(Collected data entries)

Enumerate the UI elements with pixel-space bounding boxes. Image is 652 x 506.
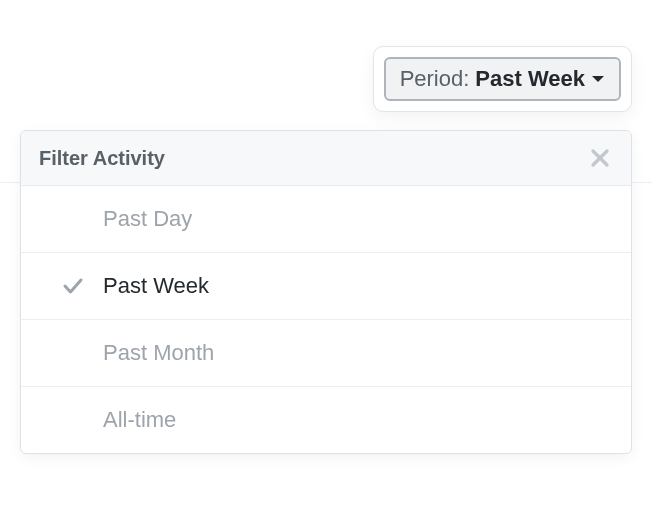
option-past-week[interactable]: Past Week <box>21 253 631 320</box>
option-label: Past Day <box>103 206 192 232</box>
check-icon <box>61 274 85 298</box>
period-label: Period: <box>400 68 470 90</box>
close-icon[interactable] <box>587 145 613 171</box>
period-dropdown-button[interactable]: Period: Past Week <box>384 57 621 101</box>
period-button-wrapper: Period: Past Week <box>373 46 632 112</box>
option-label: Past Month <box>103 340 214 366</box>
option-past-day[interactable]: Past Day <box>21 186 631 253</box>
filter-activity-panel: Filter Activity Past Day Past Week Past … <box>20 130 632 454</box>
panel-header: Filter Activity <box>21 131 631 186</box>
option-past-month[interactable]: Past Month <box>21 320 631 387</box>
period-value: Past Week <box>475 68 585 90</box>
option-label: All-time <box>103 407 176 433</box>
option-all-time[interactable]: All-time <box>21 387 631 453</box>
panel-title: Filter Activity <box>39 147 165 170</box>
caret-down-icon <box>591 75 605 84</box>
options-list: Past Day Past Week Past Month All-time <box>21 186 631 453</box>
option-label: Past Week <box>103 273 209 299</box>
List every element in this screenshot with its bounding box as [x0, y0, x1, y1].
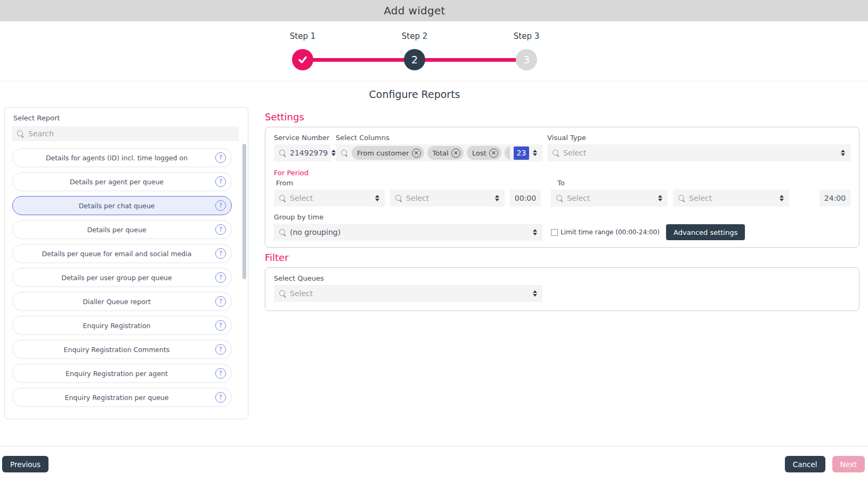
- report-item-label: Enquiry Registration Comments: [18, 346, 215, 354]
- column-chip-label: From customer: [357, 149, 409, 157]
- previous-button[interactable]: Previous: [2, 456, 48, 472]
- report-list-item[interactable]: Details per agent per queue ?: [12, 172, 232, 191]
- limit-time-range-label: Limit time range (00:00-24:00): [561, 228, 660, 236]
- spinner-icon: [533, 150, 537, 156]
- select-report-label: Select Report: [13, 114, 248, 122]
- period-to-option-select[interactable]: Select: [673, 190, 789, 207]
- settings-card: Service Number 21492979 Select Columns F…: [265, 127, 859, 248]
- step-2-label: Step 2: [359, 31, 470, 41]
- spinner-icon: [533, 229, 537, 235]
- select-columns-multiselect[interactable]: From customer ✕ Total ✕ Lost ✕ Los... 23: [336, 144, 542, 161]
- help-icon[interactable]: ?: [215, 320, 226, 331]
- period-from-option-select[interactable]: Select: [390, 190, 505, 207]
- column-chip: Total ✕: [427, 146, 464, 160]
- column-chip: From customer ✕: [352, 146, 424, 160]
- cancel-button[interactable]: Cancel: [785, 456, 825, 472]
- period-to-date-select[interactable]: Select: [551, 190, 668, 207]
- period-from-date-select[interactable]: Select: [274, 190, 385, 207]
- report-list-item[interactable]: Dialler Queue report ?: [12, 292, 232, 311]
- step-3-circle[interactable]: 3: [516, 49, 537, 70]
- report-panel: Select Report Details for agents (ID) in…: [4, 107, 248, 419]
- report-list-item[interactable]: Enquiry Registration Comments ?: [12, 340, 232, 359]
- help-icon[interactable]: ?: [215, 176, 226, 187]
- select-queues-select[interactable]: Select: [274, 285, 542, 302]
- report-search[interactable]: [12, 126, 239, 141]
- stepper: Step 1 Step 2 Step 3 2 3: [0, 21, 829, 70]
- report-list-item[interactable]: Enquiry Registration ?: [12, 316, 232, 335]
- from-time-input[interactable]: 00:00: [510, 190, 541, 207]
- group-by-time-label: Group by time: [274, 213, 850, 221]
- search-icon: [279, 195, 286, 202]
- search-icon: [556, 195, 563, 202]
- spinner-icon: [841, 150, 845, 156]
- settings-heading: Settings: [265, 111, 859, 122]
- remove-chip-icon[interactable]: ✕: [489, 149, 498, 158]
- from-label: From: [276, 179, 385, 187]
- step-1-circle[interactable]: [292, 49, 313, 70]
- report-item-label: Details per agent per queue: [18, 178, 215, 186]
- check-icon: [297, 54, 308, 65]
- help-icon[interactable]: ?: [215, 272, 226, 283]
- next-button[interactable]: Next: [832, 456, 865, 472]
- search-icon: [279, 229, 286, 236]
- selected-column-chips: From customer ✕ Total ✕ Lost ✕ Los...: [352, 146, 510, 160]
- spinner-icon: [658, 195, 662, 201]
- report-item-label: Details for agents (ID) incl. time logge…: [18, 154, 215, 162]
- limit-time-range-checkbox[interactable]: [551, 229, 558, 236]
- group-by-time-select[interactable]: (no grouping): [274, 224, 542, 241]
- help-icon[interactable]: ?: [215, 296, 226, 307]
- report-item-label: Details per chat queue: [18, 202, 215, 210]
- dialog-footer: Previous Cancel Next: [0, 446, 868, 482]
- remove-chip-icon[interactable]: ✕: [451, 149, 460, 158]
- group-by-time-value: (no grouping): [290, 228, 340, 236]
- report-list-item[interactable]: Enquiry Registration per agent ?: [12, 364, 232, 383]
- search-icon: [553, 150, 559, 157]
- help-icon[interactable]: ?: [215, 152, 226, 163]
- help-icon[interactable]: ?: [215, 368, 226, 379]
- service-number-label: Service Number: [274, 134, 331, 142]
- header-divider: [0, 81, 868, 81]
- column-chip-label: Lost: [472, 149, 486, 157]
- report-list-item[interactable]: Details for agents (ID) incl. time logge…: [12, 148, 232, 167]
- spinner-icon: [780, 195, 784, 201]
- report-list-item[interactable]: Enquiry Registration per queue ?: [12, 388, 232, 407]
- help-icon[interactable]: ?: [215, 344, 226, 355]
- remove-chip-icon[interactable]: ✕: [412, 149, 421, 158]
- period-to-option-placeholder: Select: [689, 194, 712, 202]
- report-item-label: Details per queue: [18, 226, 215, 234]
- help-icon[interactable]: ?: [215, 392, 226, 403]
- visual-type-select[interactable]: Select: [547, 144, 850, 161]
- report-list-item[interactable]: Details per user group per queue ?: [12, 268, 232, 287]
- column-chip: Lost ✕: [467, 146, 501, 160]
- report-list-scrollbar[interactable]: [242, 144, 246, 279]
- help-icon[interactable]: ?: [215, 200, 226, 211]
- report-item-label: Enquiry Registration per agent: [18, 370, 215, 378]
- select-queues-placeholder: Select: [290, 289, 313, 298]
- dialog-title: Add widget: [0, 4, 829, 17]
- search-icon: [279, 290, 286, 297]
- service-number-value: 21492979: [290, 149, 328, 157]
- advanced-settings-button[interactable]: Advanced settings: [666, 224, 745, 240]
- dialog-header: Add widget: [0, 0, 868, 21]
- overflow-count-badge: 23: [514, 146, 529, 160]
- spinner-icon: [375, 195, 379, 201]
- report-list-item[interactable]: Details per queue ?: [12, 220, 232, 239]
- step-2-circle[interactable]: 2: [404, 49, 425, 70]
- filter-card: Select Queues Select: [265, 267, 859, 311]
- to-time-input[interactable]: 24:00: [820, 190, 850, 207]
- period-from-option-placeholder: Select: [406, 194, 429, 202]
- search-icon: [678, 195, 685, 202]
- report-search-input[interactable]: [28, 129, 234, 138]
- report-list-item[interactable]: Details per chat queue ?: [12, 196, 232, 215]
- report-item-label: Details per user group per queue: [18, 274, 215, 282]
- search-icon: [279, 150, 286, 157]
- report-item-label: Enquiry Registration per queue: [18, 394, 215, 402]
- report-list-item[interactable]: Details per queue for email and social m…: [12, 244, 232, 263]
- to-label: To: [557, 179, 668, 187]
- help-icon[interactable]: ?: [215, 224, 226, 235]
- step-3-label: Step 3: [470, 31, 582, 41]
- search-icon: [395, 195, 402, 202]
- service-number-select[interactable]: 21492979: [274, 144, 331, 161]
- filter-heading: Filter: [265, 252, 859, 263]
- help-icon[interactable]: ?: [215, 248, 226, 259]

▶ **WHAT IS EXPECTED**: Each entry needs to be retyped exactly; the pictures stay out.

▶ **RESULT FOR THIS TASK**:
Enumerate the UI elements with pixel-space bounding boxes. Image is 652 x 506.
option-past-week[interactable]: Past Week <box>21 253 631 320</box>
option-label: Past Day <box>103 206 192 232</box>
check-icon <box>61 274 85 298</box>
period-label: Period: <box>400 68 470 90</box>
close-icon[interactable] <box>587 145 613 171</box>
period-dropdown-button[interactable]: Period: Past Week <box>384 57 621 101</box>
period-button-wrapper: Period: Past Week <box>373 46 632 112</box>
option-label: Past Month <box>103 340 214 366</box>
option-past-day[interactable]: Past Day <box>21 186 631 253</box>
filter-activity-panel: Filter Activity Past Day Past Week Past … <box>20 130 632 454</box>
panel-header: Filter Activity <box>21 131 631 186</box>
option-past-month[interactable]: Past Month <box>21 320 631 387</box>
period-value: Past Week <box>475 68 585 90</box>
option-label: All-time <box>103 407 176 433</box>
option-all-time[interactable]: All-time <box>21 387 631 453</box>
panel-title: Filter Activity <box>39 147 165 170</box>
caret-down-icon <box>591 75 605 84</box>
options-list: Past Day Past Week Past Month All-time <box>21 186 631 453</box>
option-label: Past Week <box>103 273 209 299</box>
List every element in this screenshot with its bounding box as [x0, y0, x1, y1].
- report-item-label: Enquiry Registration Comments: [18, 346, 215, 354]
- column-chip-label: From customer: [357, 149, 409, 157]
- previous-button[interactable]: Previous: [2, 456, 48, 472]
- report-list-item[interactable]: Details per agent per queue ?: [12, 172, 232, 191]
- limit-time-range-label: Limit time range (00:00-24:00): [561, 228, 660, 236]
- spinner-icon: [533, 150, 537, 156]
- select-report-label: Select Report: [13, 114, 248, 122]
- period-to-option-select[interactable]: Select: [673, 190, 789, 207]
- settings-card: Service Number 21492979 Select Columns F…: [265, 127, 859, 248]
- step-2-label: Step 2: [359, 31, 470, 41]
- spinner-icon: [533, 229, 537, 235]
- select-columns-multiselect[interactable]: From customer ✕ Total ✕ Lost ✕ Los... 23: [336, 144, 542, 161]
- help-icon[interactable]: ?: [215, 320, 226, 331]
- period-from-option-select[interactable]: Select: [390, 190, 505, 207]
- column-chip: Total ✕: [427, 146, 464, 160]
- column-chip: From customer ✕: [352, 146, 424, 160]
- cancel-button[interactable]: Cancel: [785, 456, 825, 472]
- period-to-date-select[interactable]: Select: [551, 190, 668, 207]
- period-from-date-select[interactable]: Select: [274, 190, 385, 207]
- report-list-item[interactable]: Dialler Queue report ?: [12, 292, 232, 311]
- step-3-circle[interactable]: 3: [516, 49, 537, 70]
- report-panel: Select Report Details for agents (ID) in…: [4, 107, 248, 419]
- report-list-item[interactable]: Enquiry Registration Comments ?: [12, 340, 232, 359]
- help-icon[interactable]: ?: [215, 176, 226, 187]
- select-queues-select[interactable]: Select: [274, 285, 542, 302]
- report-search[interactable]: [12, 126, 239, 141]
- stepper: Step 1 Step 2 Step 3 2 3: [0, 21, 829, 70]
- report-list-item[interactable]: Enquiry Registration ?: [12, 316, 232, 335]
- from-time-input[interactable]: 00:00: [510, 190, 541, 207]
- group-by-time-label: Group by time: [274, 213, 850, 221]
- search-icon: [279, 195, 286, 202]
- search-icon: [556, 195, 563, 202]
- spinner-icon: [841, 150, 845, 156]
- settings-heading: Settings: [265, 111, 859, 122]
- remove-chip-icon[interactable]: ✕: [489, 149, 498, 158]
- from-label: From: [276, 179, 385, 187]
- step-1-circle[interactable]: [292, 49, 313, 70]
- report-item-label: Details per agent per queue: [18, 178, 215, 186]
- check-icon: [297, 54, 308, 65]
- help-icon[interactable]: ?: [215, 272, 226, 283]
- next-button[interactable]: Next: [832, 456, 865, 472]
- search-icon: [279, 229, 286, 236]
- selected-column-chips: From customer ✕ Total ✕ Lost ✕ Los...: [352, 146, 510, 160]
- spinner-icon: [658, 195, 662, 201]
- report-item-label: Details for agents (ID) incl. time logge…: [18, 154, 215, 162]
- limit-time-range-checkbox[interactable]: [551, 229, 558, 236]
- group-by-time-select[interactable]: (no grouping): [274, 224, 542, 241]
- help-icon[interactable]: ?: [215, 296, 226, 307]
- report-item-label: Details per chat queue: [18, 202, 215, 210]
- dialog-footer: Previous Cancel Next: [0, 446, 868, 482]
- remove-chip-icon[interactable]: ✕: [451, 149, 460, 158]
- group-by-time-value: (no grouping): [290, 228, 340, 236]
- report-list-item[interactable]: Enquiry Registration per agent ?: [12, 364, 232, 383]
- search-icon: [553, 150, 559, 157]
- help-icon[interactable]: ?: [215, 152, 226, 163]
- help-icon[interactable]: ?: [215, 368, 226, 379]
- service-number-label: Service Number: [274, 134, 331, 142]
- header-divider: [0, 81, 868, 81]
- column-chip-label: Lost: [472, 149, 486, 157]
- report-list-item[interactable]: Details for agents (ID) incl. time logge…: [12, 148, 232, 167]
- spinner-icon: [780, 195, 784, 201]
- report-list-item[interactable]: Enquiry Registration per queue ?: [12, 388, 232, 407]
- help-icon[interactable]: ?: [215, 344, 226, 355]
- remove-chip-icon[interactable]: ✕: [412, 149, 421, 158]
- period-to-option-placeholder: Select: [689, 194, 712, 202]
- report-item-label: Details per queue: [18, 226, 215, 234]
- help-icon[interactable]: ?: [215, 392, 226, 403]
- visual-type-select[interactable]: Select: [547, 144, 850, 161]
- report-list-item[interactable]: Details per user group per queue ?: [12, 268, 232, 287]
- column-chip: Lost ✕: [467, 146, 501, 160]
- report-list-scrollbar[interactable]: [242, 144, 246, 279]
- help-icon[interactable]: ?: [215, 200, 226, 211]
- report-item-label: Enquiry Registration per agent: [18, 370, 215, 378]
- select-queues-placeholder: Select: [290, 289, 313, 298]
- dialog-title: Add widget: [0, 4, 829, 17]
- search-icon: [279, 290, 286, 297]
- service-number-value: 21492979: [290, 149, 328, 157]
- advanced-settings-button[interactable]: Advanced settings: [666, 224, 745, 240]
- dialog-header: Add widget: [0, 0, 868, 21]
- overflow-count-badge: 23: [514, 146, 529, 160]
- spinner-icon: [375, 195, 379, 201]
- report-list-item[interactable]: Details per queue ?: [12, 220, 232, 239]
- step-2-circle[interactable]: 2: [404, 49, 425, 70]
- filter-card: Select Queues Select: [265, 267, 859, 311]
- to-time-input[interactable]: 24:00: [820, 190, 850, 207]
- period-from-option-placeholder: Select: [406, 194, 429, 202]
- search-icon: [678, 195, 685, 202]
- report-search-input[interactable]: [28, 129, 234, 138]
- report-list-item[interactable]: Details per chat queue ?: [12, 196, 232, 215]
- report-item-label: Details per user group per queue: [18, 274, 215, 282]
- search-icon: [279, 150, 286, 157]
- report-item-label: Enquiry Registration per queue: [18, 394, 215, 402]
- report-list-item[interactable]: Details per queue for email and social m…: [12, 244, 232, 263]
- to-label: To: [557, 179, 668, 187]
- help-icon[interactable]: ?: [215, 224, 226, 235]
- step-3-label: Step 3: [470, 31, 582, 41]
- search-icon: [395, 195, 402, 202]
- service-number-select[interactable]: 21492979: [274, 144, 331, 161]
- filter-heading: Filter: [265, 252, 859, 263]
- help-icon[interactable]: ?: [215, 248, 226, 259]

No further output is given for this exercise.